• Brief: Where a line below holds the string "Nova", copy that line.

*** Data listing ***

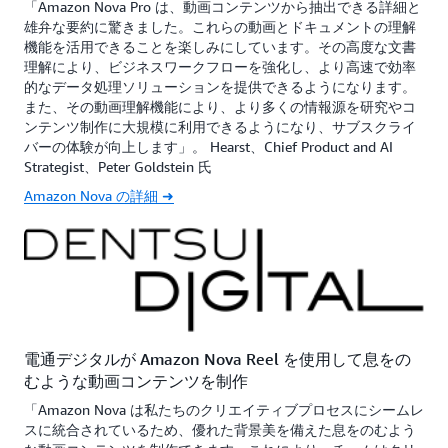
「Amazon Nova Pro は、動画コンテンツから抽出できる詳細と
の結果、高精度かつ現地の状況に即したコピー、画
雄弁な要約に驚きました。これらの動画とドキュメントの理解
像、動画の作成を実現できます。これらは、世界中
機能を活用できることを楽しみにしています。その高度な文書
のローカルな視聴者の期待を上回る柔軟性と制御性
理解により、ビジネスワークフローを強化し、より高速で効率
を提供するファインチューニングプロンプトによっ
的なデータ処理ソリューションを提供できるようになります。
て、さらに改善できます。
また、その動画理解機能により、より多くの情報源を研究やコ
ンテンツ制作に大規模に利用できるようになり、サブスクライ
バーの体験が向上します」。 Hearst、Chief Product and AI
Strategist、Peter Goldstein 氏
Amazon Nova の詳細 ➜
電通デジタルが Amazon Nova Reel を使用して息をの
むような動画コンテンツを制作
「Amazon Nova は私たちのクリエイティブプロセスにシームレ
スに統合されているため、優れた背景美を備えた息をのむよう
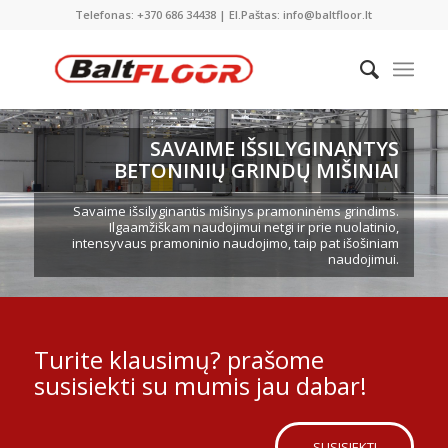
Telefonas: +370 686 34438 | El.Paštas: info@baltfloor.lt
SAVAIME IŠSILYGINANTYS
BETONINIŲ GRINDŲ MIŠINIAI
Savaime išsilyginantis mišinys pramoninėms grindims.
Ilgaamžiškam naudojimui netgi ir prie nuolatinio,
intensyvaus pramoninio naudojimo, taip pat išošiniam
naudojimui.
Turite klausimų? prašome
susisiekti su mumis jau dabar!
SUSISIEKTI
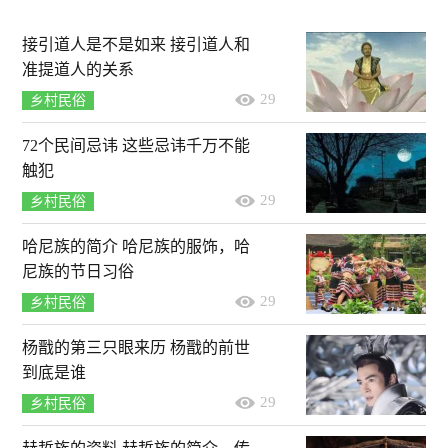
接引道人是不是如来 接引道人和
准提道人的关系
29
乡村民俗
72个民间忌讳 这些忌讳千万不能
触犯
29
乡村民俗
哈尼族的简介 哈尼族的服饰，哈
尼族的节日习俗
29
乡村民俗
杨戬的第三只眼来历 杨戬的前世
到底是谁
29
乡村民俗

***
*** Data listing ***

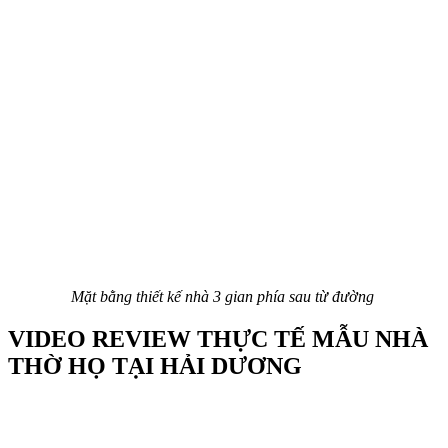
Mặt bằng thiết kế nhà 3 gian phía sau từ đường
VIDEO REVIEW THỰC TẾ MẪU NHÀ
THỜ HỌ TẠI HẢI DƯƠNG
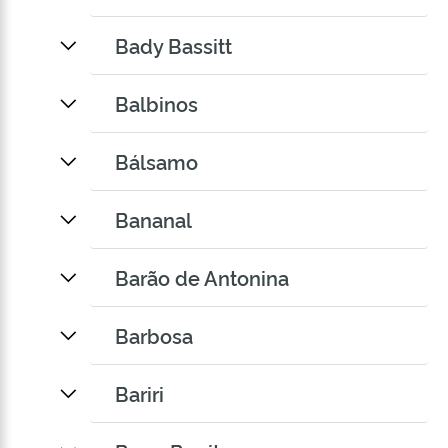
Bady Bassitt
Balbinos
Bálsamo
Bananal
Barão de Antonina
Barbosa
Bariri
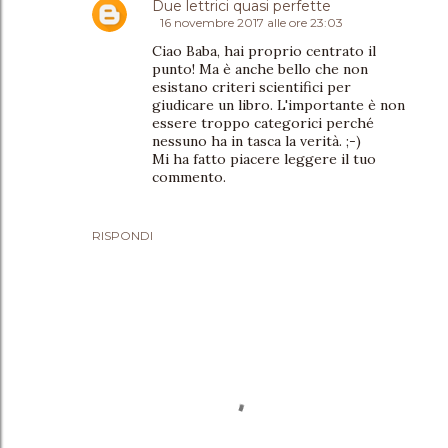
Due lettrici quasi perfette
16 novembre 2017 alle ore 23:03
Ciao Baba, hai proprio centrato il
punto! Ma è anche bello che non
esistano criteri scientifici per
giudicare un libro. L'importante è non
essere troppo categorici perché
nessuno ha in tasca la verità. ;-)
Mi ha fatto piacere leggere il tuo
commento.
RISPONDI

***

• Written answer:
「Amazon Nova Pro は、動画コンテンツから抽出できる詳細と
Amazon Nova の詳細 ➜
電通デジタルが Amazon Nova Reel を使用して息をの
「Amazon Nova は私たちのクリエイティブプロセスにシームレ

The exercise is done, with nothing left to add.